The list for other mixtures of language and operating system may be different but my guess is that most items would be similar and that many would be identical.

b) For this same setting, explain what would need to be done to write a deterministic program.

A very simple program that doesn’t do I/O or use system calls except, perhaps, to read an input file and write its results would be deterministic. For example, if you run the sort program on the same input file, it will always give the same output unless someone tries to interrupt it. Most of the issues mentioned above arise in somewhat more complex programs, and a number of them arise only with concurrency or message-passing. So: a very simple program, given the same inputs, would produce the same results. This assumes that the library procedures used by that program are also very simple. One challenge, of course, is that we don’t really know what a library does when we call one of its procedures. For example, who knows when “printf” will decide to flush the output channel? So when we say “very simple” procedures, this may be quite a restriction!

It seems plausible that one could develop a program like “Purify” that could check for these conditions and warn that a program might give non-deterministic behavior. But it might give warnings on just about everything! And you would need source files to run this scan program – for the libraries used, too.

c) Revisit the Nasa application from homework 4. How likely is it that Nasa could live with the rules you proposed in part b?

Very unlikely. Nasa has a general mix of computing applications in mind, so some will be fairly sophisticated and many will be non-deterministic for one or another of the reasons cited.
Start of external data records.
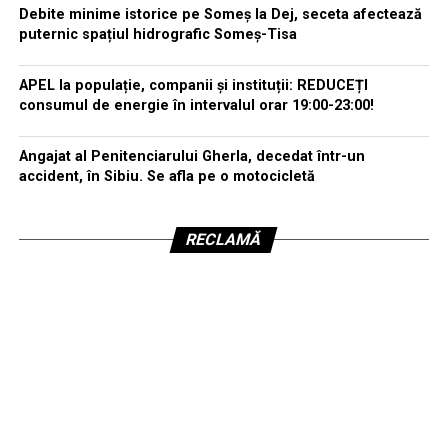
Debite minime istorice pe Someș la Dej, seceta afectează
puternic spațiul hidrografic Someș-Tisa
APEL la populație, companii și instituții: REDUCEȚI
consumul de energie în intervalul orar 19:00-23:00!
Angajat al Penitenciarului Gherla, decedat într-un
accident, în Sibiu. Se afla pe o motocicletă
RECLAMĂ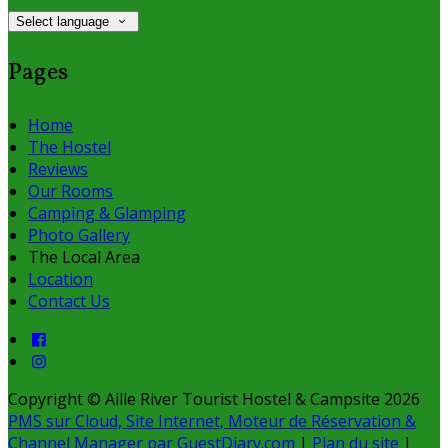
Select language
Pages
Home
The Hostel
Reviews
Our Rooms
Camping & Glamping
Photo Gallery
The Local Area
Location
Contact Us
Copyright ©
Aille River Tourist Hostel & Campsite 2026
PMS sur Cloud, Site Internet, Moteur de Réservation &
Channel Manager par GuestDiary.com
|
Plan du site
|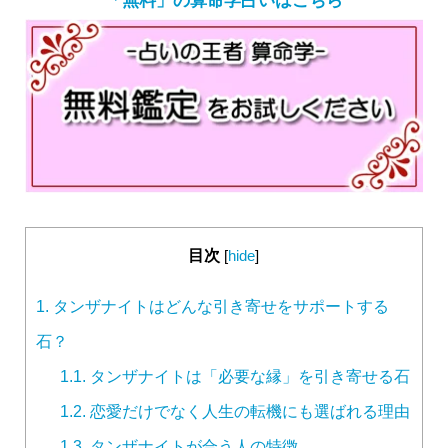
「無料」の算命学占いはこちら
目次
[
hide
]
1.
タンザナイトはどんな引き寄せをサポートする
石？
1.1.
タンザナイトは「必要な縁」を引き寄せる石
1.2.
恋愛だけでなく人生の転機にも選ばれる理由
1.3.
タンザナイトが合う人の特徴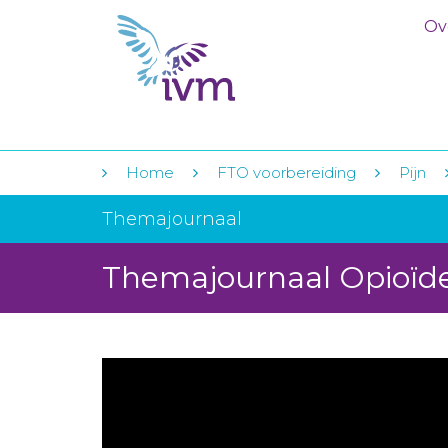
Ov
Home
FTO voorbereiding
Pijn
Themajournaal
Themajournaal Opioïd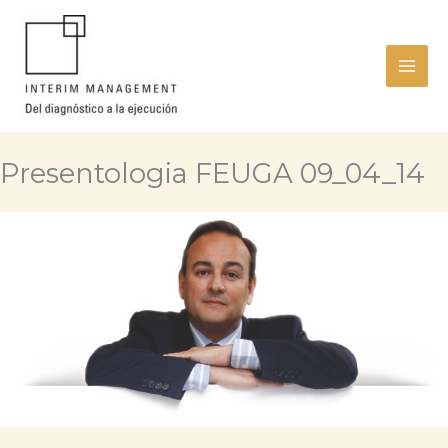
Ir
al
contenido
Presentologia FEUGA 09_04_14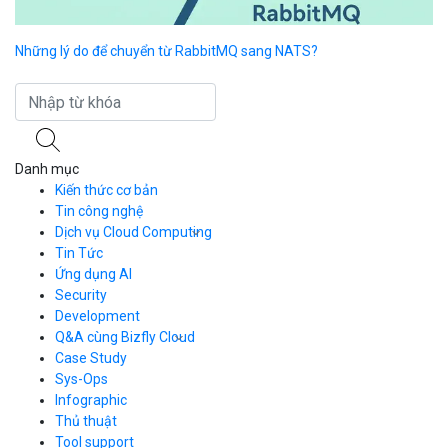
Những lý do để chuyển từ RabbitMQ sang NATS?
Li
sa
Danh mục
Kiến thức cơ bản
Tin công nghệ
Dịch vụ Cloud Computing
Tin Tức
Cloud Server
CDN
Ứng dụng AI
Load Balancer
Security
Auto Scaling
Development
Container Registry
Q&A cùng Bizfly Cloud
Kubernetes
Case Study
Q&A về Bizfly Cloud Server
Cloud Database
Q&A về Bizfly Business Email
Thao tác kết nối tới server
Sys-Ops
Call Center
Videos
Videos
Infographic
Business Email
Thủ thuật
Simple Storage
Tool support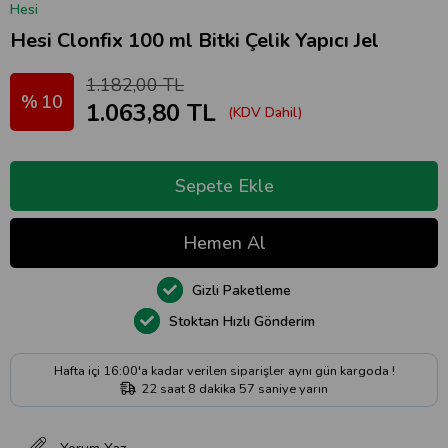
Hesi
Hesi Clonfix 100 ml Bitki Çelik Yapıcı Jel
1.182,00 TL
10
1.063,80 TL
(KDV Dahil)
Gizli Paketleme
Stoktan Hızlı Gönderim
Hafta içi 16:00'a kadar verilen siparişler aynı gün kargoda !
22
saat
8
dakika
56
saniye
yarın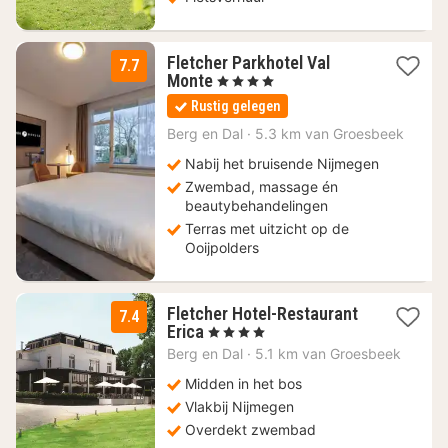
Fletcher Parkhotel Val
7.7
1
Monte
, 4 Sterren
nacht
Rustig gelegen
vanaf
68
Berg en Dal
·
5.3 km van Groesbeek
€
Nabij het bruisende Nijmegen
Zwembad, massage én
beautybehandelingen
Terras met uitzicht op de
Ooijpolders
Fletcher Hotel-Restaurant
7.4
1
Erica
, 4 Sterren
nacht
Berg en Dal
·
5.1 km van Groesbeek
vanaf
73
Midden in het bos
€
Vlakbij Nijmegen
Overdekt zwembad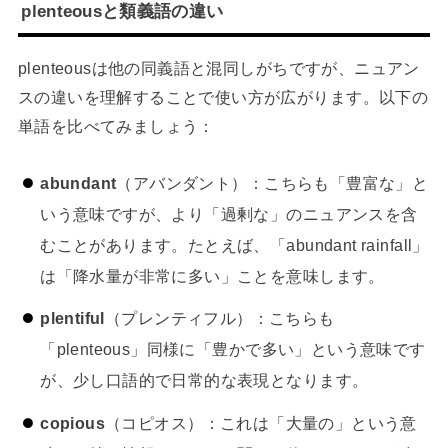
plenteousと類義語の違い
plenteousは他の同義語と混同しがちですが、ニュアン
スの違いを理解することで使い方が広がります。以下の
単語を比べてみましょう：
abundant
（アバンダント）：こちらも「豊富な」と
いう意味ですが、より「過剰な」のニュアンスを含
むことがあります。たとえば、「abundant rainfall」
は「降水量が非常に多い」ことを意味します。
plentiful
（プレンティフル）：こちらも
「plenteous」同様に「豊かで多い」という意味です
が、少し口語的で日常的な表現となります。
copious
（コピオス）：これは「大量の」という意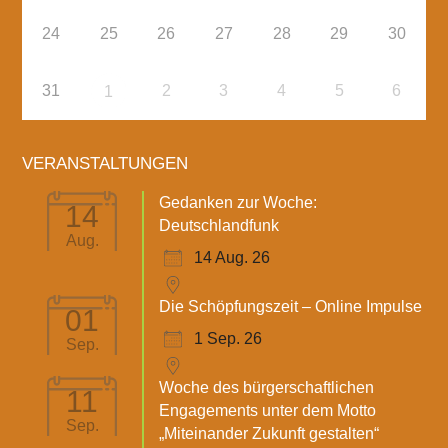
24
25
26
27
28
29
30
31
2
3
4
5
6
1
VERANSTALTUNGEN
Gedanken zur Woche:
14
Deutschlandfunk
Aug.
14 Aug. 26
Die Schöpfungszeit – Online Impulse
01
1 Sep. 26
Sep.
Woche des bürgerschaftlichen
11
Engagements unter dem Motto
Sep.
„Miteinander Zukunft gestalten“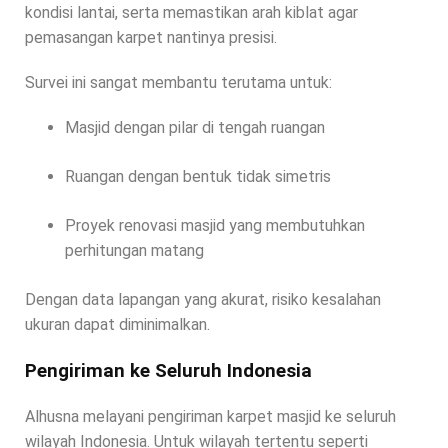
kondisi lantai, serta memastikan arah kiblat agar
pemasangan karpet nantinya presisi.
Survei ini sangat membantu terutama untuk:
Masjid dengan pilar di tengah ruangan
Ruangan dengan bentuk tidak simetris
Proyek renovasi masjid yang membutuhkan
perhitungan matang
Dengan data lapangan yang akurat, risiko kesalahan
ukuran dapat diminimalkan.
Pengiriman ke Seluruh Indonesia
Alhusna melayani pengiriman karpet masjid ke seluruh
wilayah Indonesia. Untuk wilayah tertentu seperti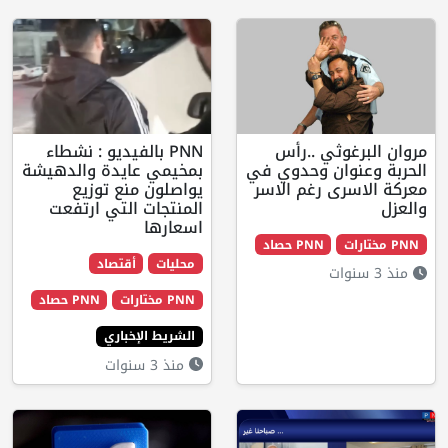
غوثي ..رأس
PNN بالفيديو : نشطاء
وان وحدوي في
بمخيمي عايدة والدهيشة
رى رغم الاسر
يواصلون منع توزيع
المنتجات التي ارتفعت
اسعارها
PNN حصاد
محليات
أقتصاد
PNN مختارات
PNN حصاد
الشريط الإخباري
منذ 3 سنوات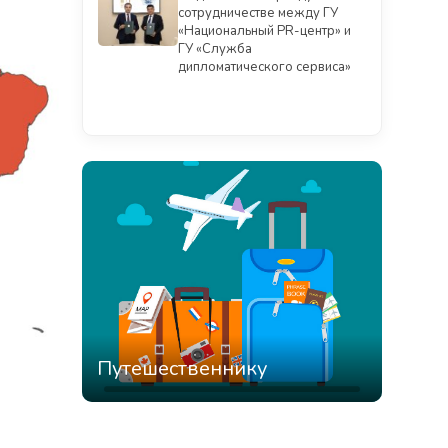
сотрудничестве между ГУ
«Национальный PR-центр» и
ГУ «Служба
дипломатического сервиса»
Смотреть всё
Путешественнику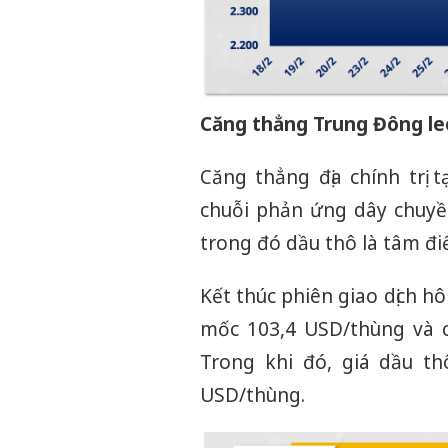
Căng thẳng Trung Đông le
Căng thẳng địa chính trị 
chuỗi phản ứng dây chuyền
trong đó dầu thô là tâm điể
Kết thúc phiên giao dịch h
mốc 103,4 USD/thùng và c
Trong khi đó, giá dầu t
USD/thùng.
Nasa developed them long ago and may not even have the source files – for example, big image compression algorithms that they use to reduce the amount of data they will transmit to the ground system. Concurrency is a remedy to slow performance, hence Nasa (having optimized its programs) will probably have a fairly concurrent, and so non-deterministic, job mix. Most likely, this means that when Nasa “runs the same program multiple times, then compares the output” we’ll need a special purpose comparison program, written separately for each application. But this type of special purpose comparison might be feasible for lots of applications. So perhaps Nasa can live with non-determinism, even if it can’t do naïve things like just running the program twice and checking to see if the behavior was absolutely identical.